A intolerância, que chegava em forma de pedras arremessadas
contra o telhado na calada da noite ou em olhares julgadores na feira
municipal, era sentida, mas já não possuía o poder de paralisá-la.
Perto do final da tarde, a chuva chegou sem aviso, lavando
a poeira e purificando o pátio. Quando os primeiros toques dos atabaques
começaram, o som parecia crescer de dentro das entranhas da terra.
Adília vestiu seus panos brancos, o turbante ajustado com
dignidade régia, e assumiu seu posto à frente dos filhos de santo.
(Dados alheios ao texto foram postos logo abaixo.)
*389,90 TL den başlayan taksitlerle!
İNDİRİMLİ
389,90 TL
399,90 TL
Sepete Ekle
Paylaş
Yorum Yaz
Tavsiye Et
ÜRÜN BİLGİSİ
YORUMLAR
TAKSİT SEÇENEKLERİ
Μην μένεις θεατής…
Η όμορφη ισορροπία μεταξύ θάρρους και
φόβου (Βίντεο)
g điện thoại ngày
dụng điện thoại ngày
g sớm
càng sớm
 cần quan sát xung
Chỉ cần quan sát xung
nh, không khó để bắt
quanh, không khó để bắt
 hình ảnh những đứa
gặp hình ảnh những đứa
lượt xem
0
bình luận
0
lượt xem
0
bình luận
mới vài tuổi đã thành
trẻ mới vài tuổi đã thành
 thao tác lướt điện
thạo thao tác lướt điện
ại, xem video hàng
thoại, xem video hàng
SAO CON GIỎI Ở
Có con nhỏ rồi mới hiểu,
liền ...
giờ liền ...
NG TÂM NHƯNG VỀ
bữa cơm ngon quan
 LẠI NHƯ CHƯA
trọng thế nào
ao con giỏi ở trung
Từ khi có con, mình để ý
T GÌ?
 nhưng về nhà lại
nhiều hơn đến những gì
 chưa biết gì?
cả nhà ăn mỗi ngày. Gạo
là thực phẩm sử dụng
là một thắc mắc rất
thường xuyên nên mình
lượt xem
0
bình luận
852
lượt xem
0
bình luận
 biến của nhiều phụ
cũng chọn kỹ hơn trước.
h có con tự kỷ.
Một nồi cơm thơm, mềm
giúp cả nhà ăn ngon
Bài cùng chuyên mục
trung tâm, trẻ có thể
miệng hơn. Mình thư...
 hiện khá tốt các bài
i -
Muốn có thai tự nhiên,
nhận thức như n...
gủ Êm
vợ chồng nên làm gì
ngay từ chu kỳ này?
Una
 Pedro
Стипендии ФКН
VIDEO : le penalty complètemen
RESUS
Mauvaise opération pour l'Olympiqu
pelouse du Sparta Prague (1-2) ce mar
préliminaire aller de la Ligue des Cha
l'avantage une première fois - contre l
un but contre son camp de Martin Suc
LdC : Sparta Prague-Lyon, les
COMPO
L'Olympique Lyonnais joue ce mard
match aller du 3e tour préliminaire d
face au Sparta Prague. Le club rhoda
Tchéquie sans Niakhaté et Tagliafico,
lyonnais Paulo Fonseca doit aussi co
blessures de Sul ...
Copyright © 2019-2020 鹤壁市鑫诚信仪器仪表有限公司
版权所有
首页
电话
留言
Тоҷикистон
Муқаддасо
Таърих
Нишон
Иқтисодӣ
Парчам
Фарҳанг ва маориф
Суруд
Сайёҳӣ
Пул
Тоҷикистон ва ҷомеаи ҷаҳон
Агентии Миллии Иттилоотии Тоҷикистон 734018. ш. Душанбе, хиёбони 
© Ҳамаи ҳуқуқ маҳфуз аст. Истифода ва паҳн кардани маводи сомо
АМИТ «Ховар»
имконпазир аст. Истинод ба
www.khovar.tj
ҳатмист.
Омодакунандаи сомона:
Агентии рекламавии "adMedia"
Ela era a
imagem da resistência pura: uma mulher negra, matriarca e guia, sustentando em
seus ombros o peso daquela liturgia que seus antepassados guardaram a sete chaves
sob o chicote e a perseguição.
Enquanto cantava a saudação aos orixás, Adília sentia a
presença daquelas que vieram antes dela,
as pretas velhas, as Iabás, as guerreiras que não permitiram que a
história de seu povo fosse enterrada. Do lado de fora da cerca, o grupo de curiosos
e críticos aos poucos se dispersou; o poder daquela celebração, aquele batida
firme, aquele canto rítmico que não pedia permissão para ser, era simplesmente
grande demais para ser contido pelo preconceito alheio.
Ao final da celebração, quando o último tambor parou de
ressoar, o terreiro estava em silêncio. Um silêncio sagrado. Mãe Adília
sentou-se na cadeira de encosto alto, sentindo a energia da noite vibrar em sua
pele como uma carga elétrica suave.
As últimas velas ainda tremeluziam quando o
terreiro começou a esvaziar. Os filhos de santo recolhiam os bancos, apagavam
algumas lamparinas e guardavam os atabaques com o mesmo cuidado com que se
protege uma herança. Mãe Adília permanecia sentada, respirando o silêncio que
sempre vinha depois dos cantos. Ouviu passos do lado de fora da cerca.
Levantou os
olhos. Era Dona Conceição, uma vizinha conhecida pelas idas diárias aos cultos
da Assembleia de Deus.. Trazia nas mãos um pequeno saco de papel. Parou diante
do portão, um pouco acanhada. Estendeu o embrulho.
— Trouxe porque sei que
vocês usam.
Adília abriu
o saco. Dentro havia algumas velas brancas. Olhou para a vizinha.
Por um
instante, nenhuma das duas falou. Não havia necessidade. Dona Conceição apenas
sorriu de leve, fez um discreto aceno com a cabeça e voltou pelo mesmo caminho,
desaparecendo na rua iluminada apenas pelos postes e pela lua.
Mãe Adília
segurou uma das velas entre os dedos. Sorriu também. Nem toda ponte era
construída com palavras. Algumas nasciam de um gesto pequeno, silencioso e
corajoso, capaz de atravessar muros que o preconceito insistia em levantar.